Durch die dramatischen Maßnahmen zur Eindämmung der Corona-Pandemie hat sich der Arbeitsalltag vieler Arbeitnehmer in Deutschland schlagartig geändert: Manche arbeiten zu Hause, manche sind in Quarantäne, andere arbeiten viel mehr als sonst. Für Arbeitnehmer, deren Unternehmen durch die Pandemie in eine Krise gerutscht sind, gibt es Kurzarbeitergeld. Aber was ist mit den Minijobbern – sei es in Beschäftigungsbetrieben oder in Privathaushalten? Hier das Wichtigste im Überblick:

Kurzarbeitergeld im Minijob wegen Corona?

Grundsätzlich gilt, geringfügig Beschäftigte können kein Kurzarbeitergeld erhalten. Denn dafür fehlt eine grundsätzliche Voraussetzung: Um Kurzarbeitergeld zu erhalten, müssten sie versicherungspflichtig in die Arbeitslosenversicherung einzahlen. Minijobber sind aber versicherungsfrei in der Arbeitslosenversicherung. Besonderheiten bei der Entgeltzahlung gibt es jedoch dann, wenn durch das Infektionsschutzgesetz die Arbeit untersagt wird.

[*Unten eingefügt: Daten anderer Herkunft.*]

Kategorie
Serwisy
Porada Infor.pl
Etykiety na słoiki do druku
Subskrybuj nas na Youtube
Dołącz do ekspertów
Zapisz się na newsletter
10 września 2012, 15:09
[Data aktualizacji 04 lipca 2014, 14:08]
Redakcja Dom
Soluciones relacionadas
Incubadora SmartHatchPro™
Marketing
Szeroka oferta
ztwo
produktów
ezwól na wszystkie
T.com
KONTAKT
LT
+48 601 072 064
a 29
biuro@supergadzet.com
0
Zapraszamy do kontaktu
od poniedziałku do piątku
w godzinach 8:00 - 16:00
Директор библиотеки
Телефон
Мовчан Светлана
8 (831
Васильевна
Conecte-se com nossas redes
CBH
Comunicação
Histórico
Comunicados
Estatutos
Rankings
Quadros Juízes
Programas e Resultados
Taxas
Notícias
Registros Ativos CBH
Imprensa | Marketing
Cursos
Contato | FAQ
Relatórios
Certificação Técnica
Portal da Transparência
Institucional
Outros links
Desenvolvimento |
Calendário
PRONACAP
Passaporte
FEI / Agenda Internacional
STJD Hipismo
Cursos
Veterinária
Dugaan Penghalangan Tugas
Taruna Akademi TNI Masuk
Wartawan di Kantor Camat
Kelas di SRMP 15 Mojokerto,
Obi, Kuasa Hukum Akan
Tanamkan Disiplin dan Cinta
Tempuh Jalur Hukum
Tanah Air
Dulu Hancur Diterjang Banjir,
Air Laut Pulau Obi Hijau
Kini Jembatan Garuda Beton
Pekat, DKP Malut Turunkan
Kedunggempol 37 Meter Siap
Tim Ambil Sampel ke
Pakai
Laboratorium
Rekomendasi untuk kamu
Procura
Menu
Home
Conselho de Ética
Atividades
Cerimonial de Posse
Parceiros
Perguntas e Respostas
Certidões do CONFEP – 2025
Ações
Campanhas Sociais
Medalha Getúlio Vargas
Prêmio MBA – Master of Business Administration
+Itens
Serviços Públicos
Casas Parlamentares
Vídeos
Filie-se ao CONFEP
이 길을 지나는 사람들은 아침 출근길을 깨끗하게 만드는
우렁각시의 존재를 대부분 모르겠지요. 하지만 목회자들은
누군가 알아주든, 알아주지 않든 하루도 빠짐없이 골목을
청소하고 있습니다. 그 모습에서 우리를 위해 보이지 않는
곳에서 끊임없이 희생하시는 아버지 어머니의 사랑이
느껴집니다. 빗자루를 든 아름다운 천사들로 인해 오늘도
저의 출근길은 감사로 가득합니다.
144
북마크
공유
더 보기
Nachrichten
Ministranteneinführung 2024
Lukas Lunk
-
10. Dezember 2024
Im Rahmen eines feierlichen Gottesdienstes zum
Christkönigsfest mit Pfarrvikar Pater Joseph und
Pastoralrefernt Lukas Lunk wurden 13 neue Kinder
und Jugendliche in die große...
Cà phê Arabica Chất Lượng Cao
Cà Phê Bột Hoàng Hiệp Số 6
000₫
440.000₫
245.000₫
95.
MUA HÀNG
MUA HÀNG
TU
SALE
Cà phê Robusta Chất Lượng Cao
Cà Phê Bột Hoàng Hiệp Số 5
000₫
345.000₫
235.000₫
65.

Minijobber: Entgeltfortzahlung im Krankheitsfall

Zunächst einmal: Solange Ihre Arbeitnehmer arbeitsfähig sind, sind Sie als Arbeitgeber auch verpflichtet, ihnen das Entgelt zu zahlen. Lesen Sie jetzt in den FAQ, was Sie bei folgenden Konstellationen beachten sollten:

Minijobber: Anspruch auf Entgeltfortzahlung auch bei eingestellter Betriebstätigkeit

In diesen Fällen gilt die so genannte Betriebsrisikolehre (§ 615 Satz 3 Bürgerliches Gesetzbuch – BGB –). Das bedeutet, dass Sie als Arbeitgeber weiter zur Entgeltzahlung verpflichtet sind, wenn die Arbeitnehmer arbeitsfähig und arbeitsbereit sind, aber Sie sie aus bestimmten Gründen nicht beschäftigen können. Dies würde auch bei einer Schließung des Betriebes aufgrund erheblicher Personalausfälle, Versorgungsengpässen durch Erkrankungen mit dem Coronavirus oder einem Beschluss durch die zuständige Behörde eintreten. Die Arbeitnehmer behalten also in diesen Fällen ihren Entgeltanspruch, auch wenn der Betrieb geschlossen wurde. Für Konstellationen, in denen weder Arbeitgeber noch Arbeitnehmer den Arbeitsausfall zu vertreten haben, können einzel- oder kollektivvertragliche Vereinbarungen Abweichendes regeln.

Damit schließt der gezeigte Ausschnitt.